IRIS Nights lecturer Paul Lange <>< /> - pictured here in front of his stunning picture of Venus Williams - gave an impressive presentation on the art and technique of photography last night.
Some of the photos on the screen looked more like paintings or digitally constructed portraits then the straight film or digital photography which they truly are. But as Lange pointed out, that was his goal. He manipulated the photos during exposure in-camera by simply experimenting with chemical processing methods.
"A photo is not just a model posing. I want my photographs to be like paintings," said Lange. "I want them to be long living."
He even went into detail explaining how a photo could be double exposed, cross processed or dye transferred - terms that had all the non-photographers struggling to keep up.

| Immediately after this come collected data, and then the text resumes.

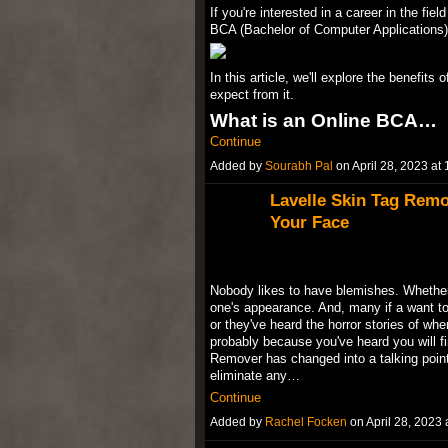
If you're interested in a career in the fie
BCA (Bachelor of Computer Applications) 
In this article, we'll explore the benefit
expect from it.
What is an Online BCA…
Continue
Added by
Sourabh Pal
on April 28, 2023 a
Lavelle Skin Tag Rem
Your Face
Nobody likes to have blemishes. Whether 
one's appearance. And, many if a want to 
or they've heard the horror stories of whe
probably because you've heard you will fi
Remover has changed into a talking point 
eliminate any…
Continue
Added by
Rachel Focken
on April 28, 202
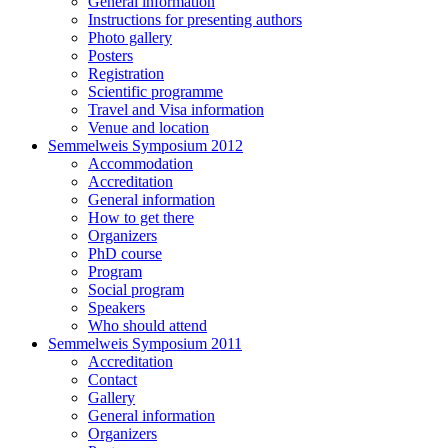
General information
Instructions for presenting authors
Photo gallery
Posters
Registration
Scientific programme
Travel and Visa information
Venue and location
Semmelweis Symposium 2012
Accommodation
Accreditation
General information
How to get there
Organizers
PhD course
Program
Social program
Speakers
Who should attend
Semmelweis Symposium 2011
Accreditation
Contact
Gallery
General information
Organizers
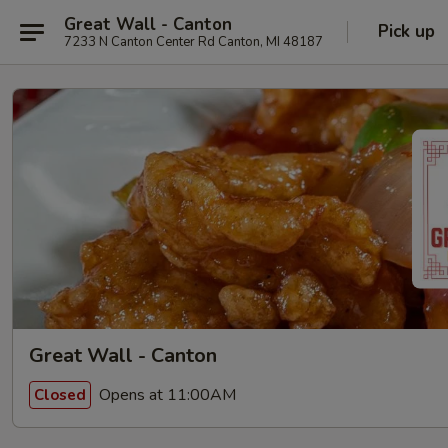
Great Wall - Canton
Pick up
7233 N Canton Center Rd Canton, MI 48187
Great Wall - Canton
Opens at 11:00AM
Closed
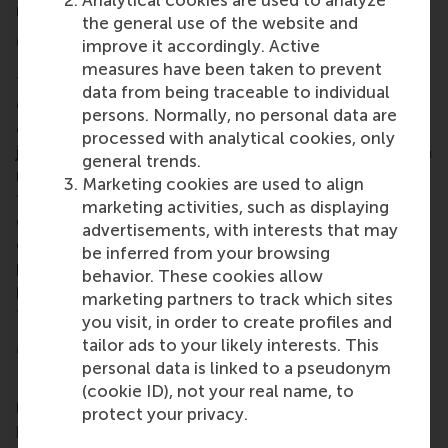
Analytical cookies are used to analyze
nearly the same high level.
the general use of the website and
Corporate communication programmes
improve it accordingly. Active
measures have been taken to prevent
The Part-time Executive Master of Science in
data from being traceable to individual
Corporate Communication offers experienced
persons. Normally, no personal data are
communication professionals a structured learning
processed with analytical cookies, only
journey to strengthen their strategic role. Through a
general trends.
modular set of masterclasses, participants deepen
Marketing cookies are used to align
their expertise in areas such as strategic
marketing activities, such as displaying
communication, leadership and reputation while
advertisements, with interests that may
continuing their professional careers. The
be inferred from your browsing
programme combines academic insight with
behavior. These cookies allow
practical reflection and learning alongside peers
marketing partners to track which sites
from different sectors.
you visit, in order to create profiles and
More information
tailor ads to your likely interests. This
personal data is linked to a pseudonym
Rotterdam School of Management, Erasmus
(cookie ID), not your real name, to
University (RSM)
is one of Europe’s top-ranked
protect your privacy.
business schools. RSM provides ground-breaking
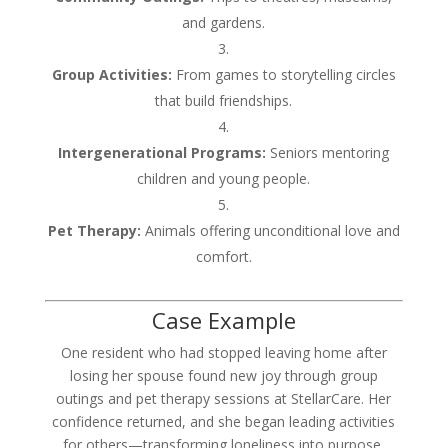
and gardens.
Group Activities:
From games to storytelling circles
that build friendships.
Intergenerational Programs:
Seniors mentoring
children and young people.
Pet Therapy:
Animals offering unconditional love and
comfort.
Case Example
One resident who had stopped leaving home after
losing her spouse found new joy through group
outings and pet therapy sessions at StellarCare. Her
confidence returned, and she began leading activities
for others—transforming loneliness into purpose.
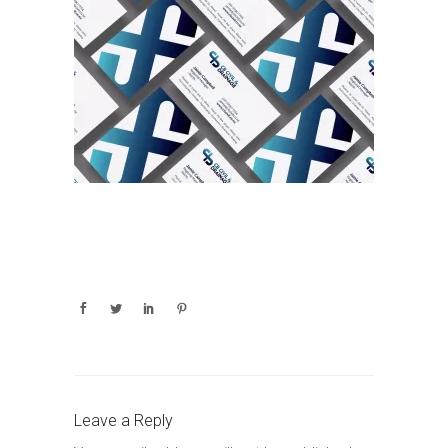
Leave a Reply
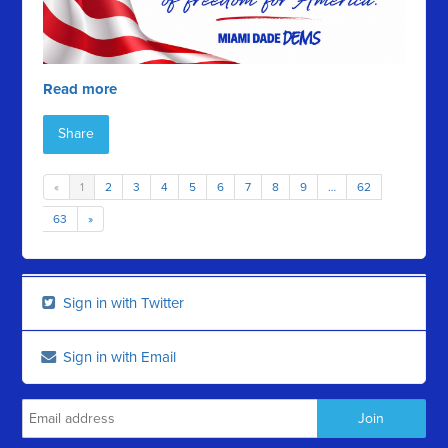
Read more
Share
«
1
2
3
4
5
6
7
8
9
…
62
63
»
Sign in with Twitter
Sign in with Email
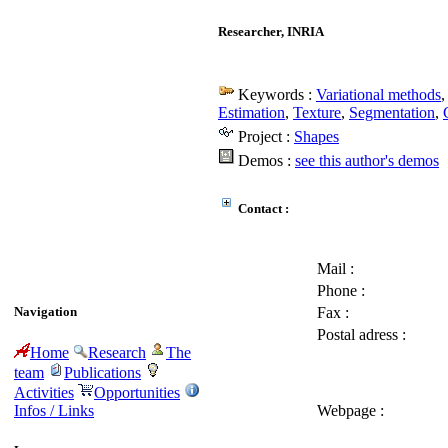
Researcher, INRIA
Keywords :
Variational methods
Estimation
,
Texture
,
Segmentation
,
Project :
Shapes
Demos :
see this author's demos
Contact :
Mail :
Phone :
Navigation
Fax :
Postal adress :
Home
Research
The
team
Publications
Activities
Opportunities
Infos / Links
Webpage :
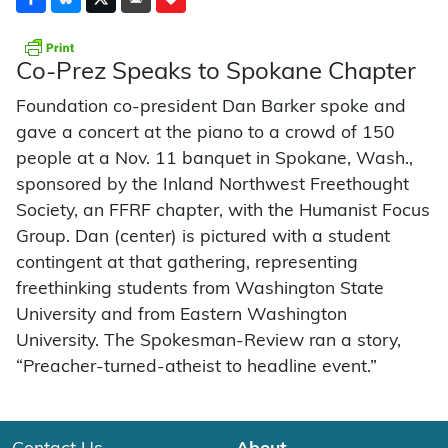
Co-Prez Speaks to Spokane Chapter
Foundation co-president Dan Barker spoke and
gave a concert at the piano to a crowd of 150
people at a Nov. 11 banquet in Spokane, Wash.,
sponsored by the Inland Northwest Freethought
Society, an FFRF chapter, with the Humanist Focus
Group. Dan (center) is pictured with a student
contingent at that gathering, representing
freethinking students from Washington State
University and from Eastern Washington
University. The Spokesman-Review ran a story,
“Preacher-turned-atheist to headline event.”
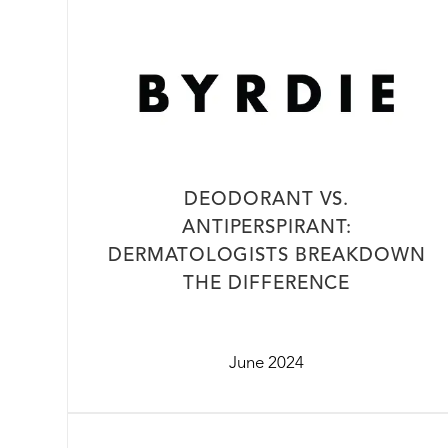
DEODORANT VS.
ANTIPERSPIRANT:
DERMATOLOGISTS BREAKDOWN
THE DIFFERENCE
June 2024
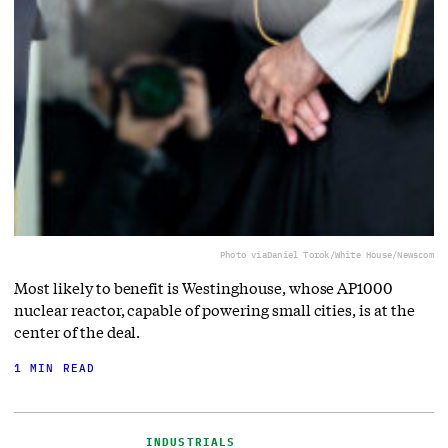
Photo via
Daniel Torok/White House/Newscom
Most likely to benefit is Westinghouse, whose AP1000
nuclear reactor, capable of powering small cities, is at the
center of the deal.
1 MIN READ
INDUSTRIALS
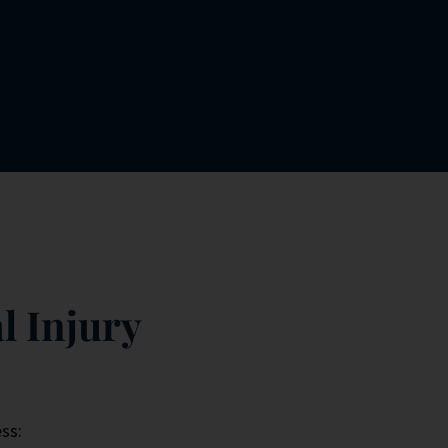
l Injury
ss:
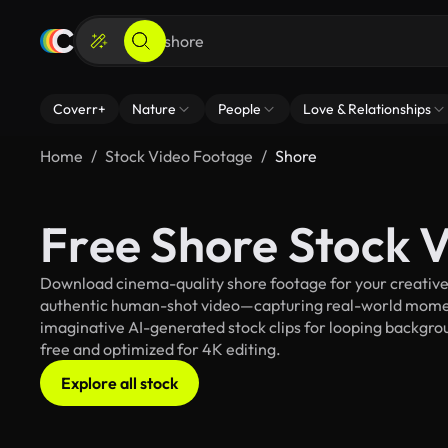
Coverr+
Nature
People
Love & Relationships
Home
Stock Video Footage
Shore
Free Shore Stock 
Download cinema-quality shore footage for your creative p
authentic human-shot video—capturing real-world mome
imaginative AI-generated stock clips for looping backgroun
free and optimized for 4K editing.
Explore all stock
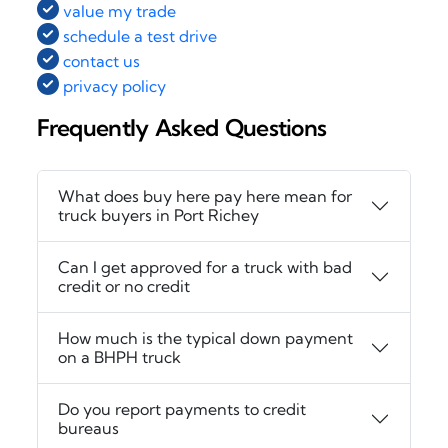
value my trade
schedule a test drive
contact us
privacy policy
Frequently Asked Questions
What does buy here pay here mean for
truck buyers in Port Richey
Can I get approved for a truck with bad
credit or no credit
How much is the typical down payment
on a BHPH truck
Do you report payments to credit
bureaus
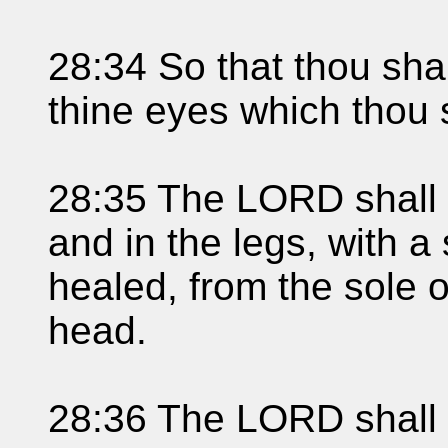
28:34 So that thou shal
thine eyes which thou 
28:35 The LORD shall s
and in the legs, with a
healed, from the sole of
head.
28:36 The LORD shall b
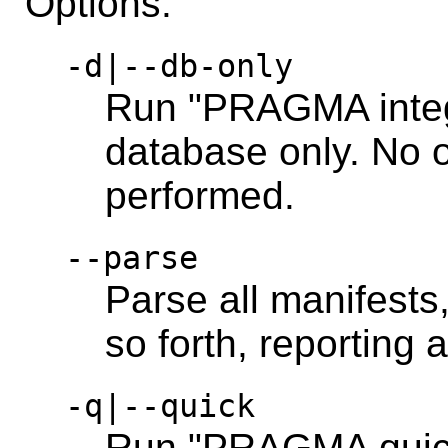
Options:
-d|--db-only
Run "PRAGMA integ
database only. No o
performed.
--parse
Parse all manifests,
so forth, reporting 
-q|--quick
Run "PRAGMA quick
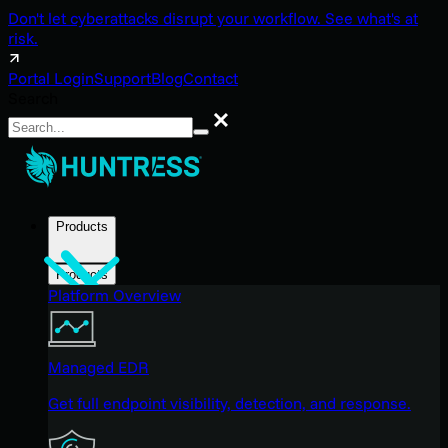
Don't let cyberattacks disrupt your workflow. See what's at
risk.
Portal Login
Support
Blog
Contact
Search
Search
Products
Products
Platform Overview
Managed EDR
Get full endpoint visibility, detection, and response.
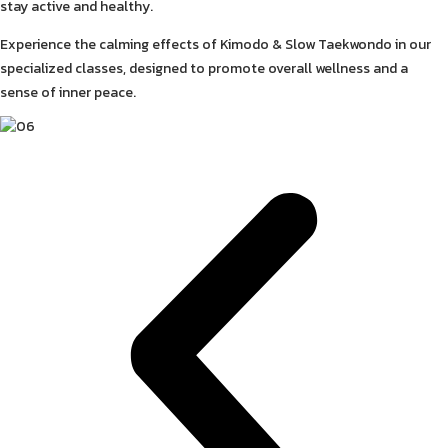
stay active and healthy.
Experience the calming effects of Kimodo & Slow Taekwondo in our
specialized classes, designed to promote overall wellness and a
sense of inner peace.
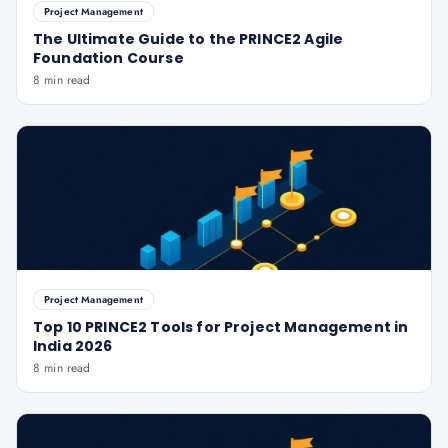
Project Management
The Ultimate Guide to the PRINCE2 Agile
Foundation Course
8 min read
Project Management
Top 10 PRINCE2 Tools for Project Management in
India 2026
8 min read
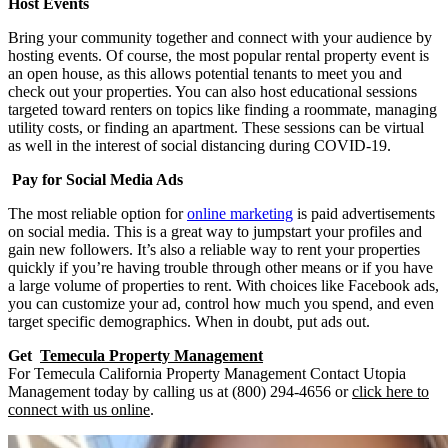
Host Events
Bring your community together and connect with your audience by
hosting events. Of course, the most popular rental property event is
an open house, as this allows potential tenants to meet you and
check out your properties. You can also host educational sessions
targeted toward renters on topics like finding a roommate, managing
utility costs, or finding an apartment. These sessions can be virtual
as well in the interest of social distancing during COVID-19.
Pay for Social Media Ads
The most reliable option for
online marketing
is paid advertisements
on social media. This is a great way to jumpstart your profiles and
gain new followers. It’s also a reliable way to rent your properties
quickly if you’re having trouble through other means or if you have
a large volume of properties to rent. With choices like Facebook ads,
you can customize your ad, control how much you spend, and even
target specific demographics. When in doubt, put ads out.
Get
Temecula Property Management
For Temecula California Property Management Contact Utopia
Management today by calling us at (800) 294-4656 or
click here to
connect with us online
.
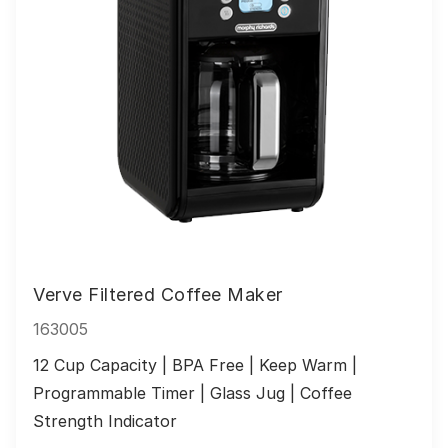
Verve Filtered Coffee Maker
163005
12 Cup Capacity | BPA Free | Keep Warm | 
Programmable Timer | Glass Jug | Coffee 
Strength Indicator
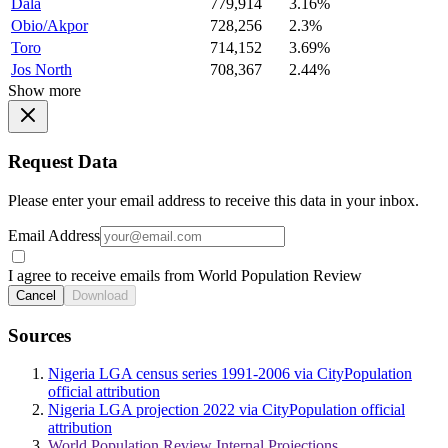
Dala
779,914
3.16%
Obio/Akpor
728,256
2.3%
Toro
714,152
3.69%
Jos North
708,367
2.44%
Show more
Request Data
Please enter your email address to receive this data in your inbox.
Email Address
I agree to receive emails from World Population Review
Cancel
Download
Sources
Nigeria LGA census series 1991-2006 via CityPopulation
official attribution
Nigeria LGA projection 2022 via CityPopulation official
attribution
World Population Review Internal Projections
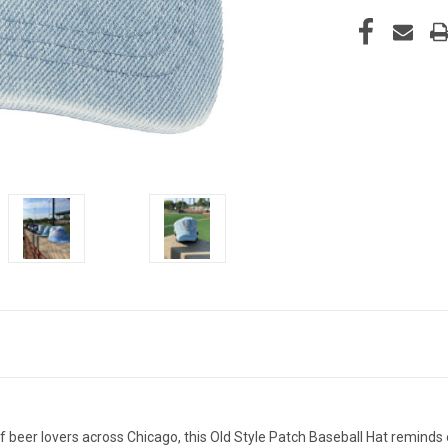
of beer lovers across Chicago, this Old Style Patch Baseball Hat reminds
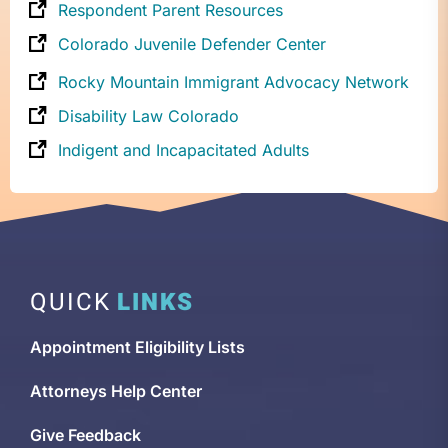
Respondent Parent Resources
Colorado Juvenile Defender Center
Rocky Mountain Immigrant Advocacy Network
Disability Law Colorado
Indigent and Incapacitated Adults
QUICK
LINKS
Appointment Eligibility Lists
Attorneys Help Center
Give Feedback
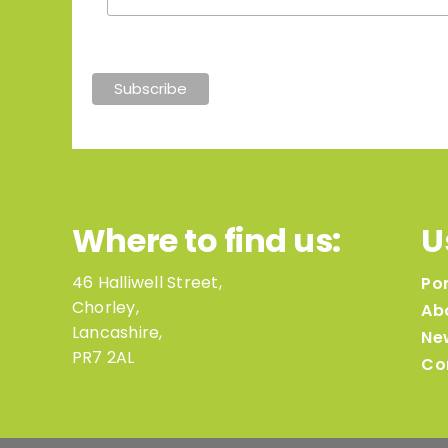
Where to find us:
U
46 Halliwell Street,
Por
Chorley,
Ab
Lancashire,
Ne
PR7 2AL
Co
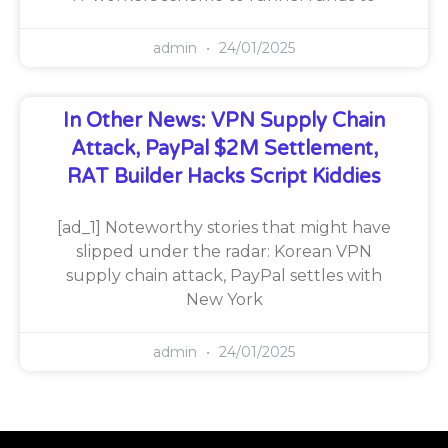
admin
24/01/2025
In Other News: VPN Supply Chain
Attack, PayPal $2M Settlement,
RAT Builder Hacks Script Kiddies
[ad_1] Noteworthy stories that might have
slipped under the radar: Korean VPN
supply chain attack, PayPal settles with
New York
admin
24/01/2025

"It's fun just playing with the rules. They work more often then they don't work so the key is to just try it," said Lange in reference to his experimental work.
Lange's diverse career led him to the world of fashion, photographing top models and celebrities from around the globe. He combined his fine art training with the fashion staples of good hair, makeup and perfect lighting to create his unique and polished style. Lange still creates all of his photographs in-camera and does not digitally alter them in post-production.
Lange explained that digital filters don't have the poetry that film does. "There is a translucent quality that you get by chance with film..." said Lange passionately, "otherwise it is too uniform."
Lange kept coming back to ideas of mystery, chance, passion and poetry relying on the imagery of a 'paint-like quality' to describe his photographic style.
His unique photographs were not the sole reason this night was different from our other lectures; last night was also the first time the Annenberg Space for Photography held two lectures by a photographer in one evening.
The night was so successful that we hope to do more double-header lectures in the future, giving our guests twice the opportunity to attend!
Thank you Paul Lange for giving two lovely presentations!